My father was a policeman but was often absent from work because he was an alcoholic. This increased the pressure on my mother to bring the income from labouring in the fields. My parents argued a lot and he was sometimes violent towards her. I did not want this kind of life.

I was lucky because I was able to focus mainly on my studies. My older sisters did more of the housework than me. I started school at the age of around 6 or 7. I went to the local village school, which was a government school, open to everybody. I could walk there in 10 minutes, no problem. I was good at school and so when I finished high school I took the admission test for college. I passed and studied commerce at the college for three years. The college was in the city, so I travelled by bus for about one hour to get there. I graduated when I was 21 years old.

This is when I also got married. I wanted to be settled, plus I wanted to start my own life away from my quarrelling parents. My uncle, my mother’s brother, introduced my parents to my future husband’s family. They were a nice and respectable family with more money than my own family. I met my husband once before we got married. He seemed fine to me. We had the marriage in the gurdwara and a small party. I was excited about my future life.

Before I was married, I had already submitted my visa to study in the UK. This was my dream. And in a double stroke of luck, I got news that my visa had been awarded on my wedding day! So I only spent one week in my husband’s family home because after this we both flew to the UK. I was planning to study for an MBA at the University of X.
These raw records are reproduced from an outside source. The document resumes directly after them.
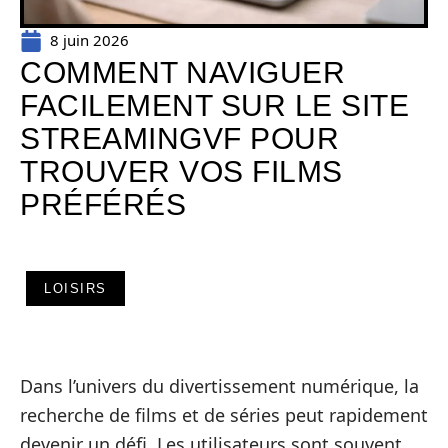
8 juin 2026
COMMENT NAVIGUER
FACILEMENT SUR LE SITE
STREAMINGVF POUR
TROUVER VOS FILMS
PRÉFÉRÉS
LOISIRS
Dans l’univers du divertissement numérique, la
recherche de films et de séries peut rapidement
devenir un défi. Les utilisateurs sont souvent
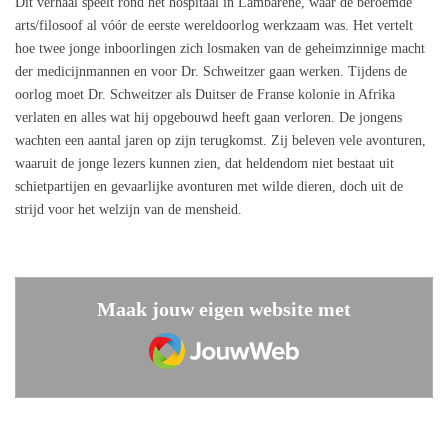
Dit verhaal speelt rond het hospitaal in Lambarene, waar de beroemde
arts/filosoof al vóór de eerste wereldoorlog werkzaam was. Het vertelt
hoe twee jonge inboorlingen zich losmaken van de geheimzinnige macht
der medicijnmannen en voor Dr. Schweitzer gaan werken. Tijdens de
oorlog moet Dr. Schweitzer als Duitser de Franse kolonie in Afrika
verlaten en alles wat hij opgebouwd heeft gaan verloren. De jongens
wachten een aantal jaren op zijn terugkomst. Zij beleven vele avonturen,
waaruit de jonge lezers kunnen zien, dat heldendom niet bestaat uit
schietpartijen en gevaarlijke avonturen met wilde dieren, doch uit de
strijd voor het welzijn van de mensheid.
Maak jouw eigen website met
JouwWeb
This was in 2009. My husband was able to come with me on a spousal visa, and at the time, this meant that while I studied, he was allowed to work full time. His parents had paid for my tuition fees which came to £8000 for the two-and-a-half year course. They also paid for our rent when we first arrived. A relative of my husband met us at Heathrow when we arrived. We stayed with them in Hounslow for a month and then found our own place in X.

I remember being nervous about our life in England. I studied English at school, but this was only one lesson in the timetable. The rest of my studies were in Punjabi. There was not much chance to practice speaking English so while my written English and grammar was very good, I could not express myself verbally. Luckily I was enrolled on a 6-month English course at the university before my MBA started so I was more confident in English when I started studying.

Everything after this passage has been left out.